Ganz still ist das Publikum, als der hannoversche Schauspieler und Rezitator Jakob Benkhofer Textpassagen verliest. Die Sätze stammen nicht aus staubigen Büchern, sondern wurden von jungen Autoren verfasst. Eine davon ist Anna Yola Darmstädter. „Es ist schon etwas anderes, wenn ein professioneller Schauspieler meinen Text liest. Das hat ein wenig was von einem Hörspiel“, sagt die Schülerin der IGS Roderbruch.

Das sind die Preisträger des ZiSH-Schreibwettbewerbs 2015. Gut 450 Schüler hatten ihre Texte bei der 13. Ausgabe des Wettbewerbs eingereicht.

Anna Yola Darmstädter ist eine von zwölf Schülern, die am Mittwoch beim HAZ-Schreibwettbewerb ausgezeichnet worden sind. Dafür kam es in der Schalterhalle des Anzeiger-Hochhauses zu einer kleinen Gala für die jungen Literaten - mit Urkunden, Applaus, Blitzlicht und ganz viel Aufregung. Gut 450 Schüler hatten ihre Texte bei der 13. Ausgabe des Wettbewerbs eingereicht. Bereits zum zweiten Mal trug ein Schauspieler einzelne Passagen der prämierten Werke vor.

Hannah Suppa, stellvertretende HAZ-Chefredakteurin, und Moderator Jan Sedelies verteilten unter den Gewinnern insgesamt 1000 Euro Preisgeld. „Oft heißt es, die jungen Leute würden durch die Smartphone-Nutzung das zusammenhängende Schreiben verlernen - von wegen. Der HAZ-Wettbewerb zeigt, wie viel Fantasie und Kreativität ihr alle habt“, sagte Suppa. Sedelies fügte an: „Wir sind sehr stolz auf eure Texte.“

Gewinnertexte zum Nachlesen

Alle Texte der ausgezeichneten Autoren hier zum Nachlesen.

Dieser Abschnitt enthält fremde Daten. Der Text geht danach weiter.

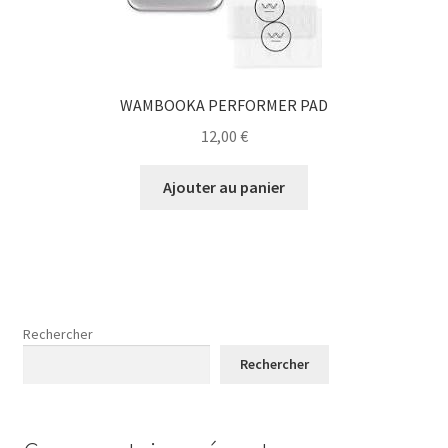
WAMBOOKA PERFORMER PAD
12,00
€
Ajouter au panier
Rechercher
Rechercher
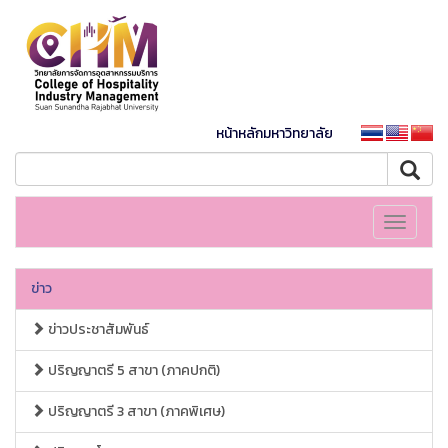
หน้าหลักมหาวิทยาลัย
Toggle
navigati
ข่าว
ข่าวประชาสัมพันธ์
ปริญญาตรี 5 สาขา (ภาคปกติ)
ปริญญาตรี 3 สาขา (ภาคพิเศษ)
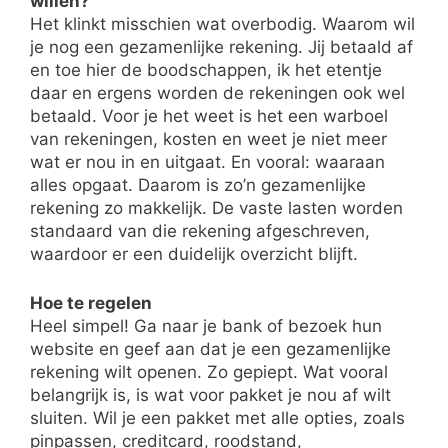
willen?
Het klinkt misschien wat overbodig. Waarom wil
je nog een gezamenlijke rekening. Jij betaald af
en toe hier de boodschappen, ik het etentje
daar en ergens worden de rekeningen ook wel
betaald. Voor je het weet is het een warboel
van rekeningen, kosten en weet je niet meer
wat er nou in en uitgaat. En vooral: waaraan
alles opgaat. Daarom is zo’n gezamenlijke
rekening zo makkelijk. De vaste lasten worden
standaard van die rekening afgeschreven,
waardoor er een duidelijk overzicht blijft.
Hoe te regelen
Heel simpel! Ga naar je bank of bezoek hun
website en geef aan dat je een gezamenlijke
rekening wilt openen. Zo gepiept. Wat vooral
belangrijk is, is wat voor pakket je nou af wilt
sluiten. Wil je een pakket met alle opties, zoals
pinpassen, creditcard, roodstand,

In diesem Jahr standen wieder drei Themen zur Auswahl: „Zu Hause“, „Andere Zeiten“ und „Läuft bei dir“. Die meisten Teilnehmer hatten sich für die ersten beiden Themen entschieden. „Wir haben intensiv diskutiert und auch über manche Texte gestritten“, verriet der Jury-Vorsitzende, HAZ-Redakteur Karsten Röhrbein, über die Arbeit der zehnköpfigen Jury. Besonders lobte er, wie intensiv sich die Schüler mit ihren Texten befasst hatten. „Man merkt, dass ihr viel daran gearbeitet hat“, sagte er.

Die Jury bestand neben Mitgliedern der Jugendredaktion ZiSH aus den Deutschlehrern Christian Grün von der Goetheschule und Julian Mende von der IGS Mühlenberg, der HAZ-Literaturexpertin Martina Sulner, der Autorin und Bloggerin Ninia Binias sowie Udo von Alten vom Friedrich-Bödecker-Kreis. „Es ist sehr spannend, Texte von jungen Menschen zu lesen, die das Handwerk gerade lernen“, sagte von Alten.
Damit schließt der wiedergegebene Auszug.